§ Description of the task: Copy the entries below word for word, minus the pictures.

Content starts

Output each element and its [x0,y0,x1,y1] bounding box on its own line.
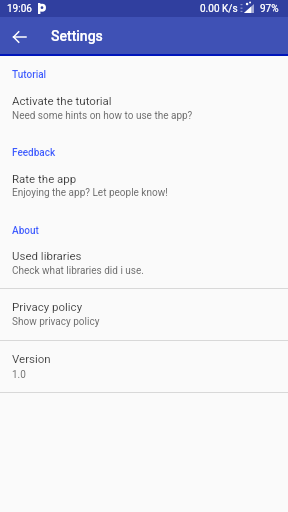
staticText: Privacy policy [12,300,83,313]
staticText: Rate the app [12,172,77,185]
staticText: Check what libraries did i use. [12,265,144,277]
staticText: Tutorial [12,69,47,81]
staticText: About [12,225,39,237]
button[interactable]: Activate the tutorial [0,81,288,132]
staticText: Used libraries [12,249,82,262]
staticText: Settings [51,28,103,44]
staticText: Activate the tutorial [12,94,112,107]
staticText: Need some hints on how to use the app? [12,110,193,122]
button[interactable]: Rate the app [0,159,288,210]
staticText: Enjoying the app? Let people know! [12,187,168,199]
staticText: 97% [260,3,279,15]
staticText: 19:06 [7,3,32,15]
staticText: Version [12,352,51,365]
button[interactable]: Used libraries [0,236,288,287]
button[interactable]: Privacy policy [0,287,288,338]
staticText: Feedback [12,147,56,159]
staticText: 1.0 [12,369,26,381]
button[interactable]: Back [7,24,32,49]
staticText: Show privacy policy [12,316,100,328]
staticText: 0.00 K/s [200,3,238,15]
button[interactable]: Version [0,339,288,390]
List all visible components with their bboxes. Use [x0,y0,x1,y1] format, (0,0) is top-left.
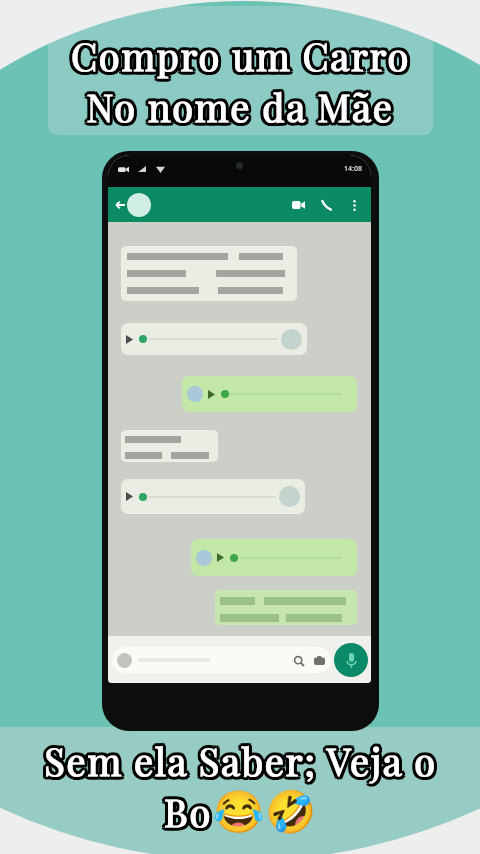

Content ends

§ Worked solution:
Output each element and its [x0,y0,x1,y1] bounding box on its own line.
staticText: Privacy policy [12,300,83,313]
staticText: Rate the app [12,172,77,185]
staticText: Check what libraries did i use. [12,265,144,277]
staticText: Tutorial [12,69,47,81]
staticText: About [12,225,39,237]
button[interactable]: Activate the tutorial [0,81,288,132]
staticText: Used libraries [12,249,82,262]
staticText: Settings [51,28,103,44]
staticText: Activate the tutorial [12,94,112,107]
staticText: Need some hints on how to use the app? [12,110,193,122]
button[interactable]: Rate the app [0,159,288,210]
staticText: Enjoying the app? Let people know! [12,187,168,199]
staticText: 97% [260,3,279,15]
staticText: 19:06 [7,3,32,15]
staticText: Version [12,352,51,365]
button[interactable]: Used libraries [0,236,288,287]
button[interactable]: Privacy policy [0,287,288,338]
staticText: Feedback [12,147,56,159]
staticText: 1.0 [12,369,26,381]
button[interactable]: Back [7,24,32,49]
staticText: Show privacy policy [12,316,100,328]
staticText: 0.00 K/s [200,3,238,15]
button[interactable]: Version [0,339,288,390]
List all visible components with their bboxes. Use [x0,y0,x1,y1] format, (0,0) is top-left.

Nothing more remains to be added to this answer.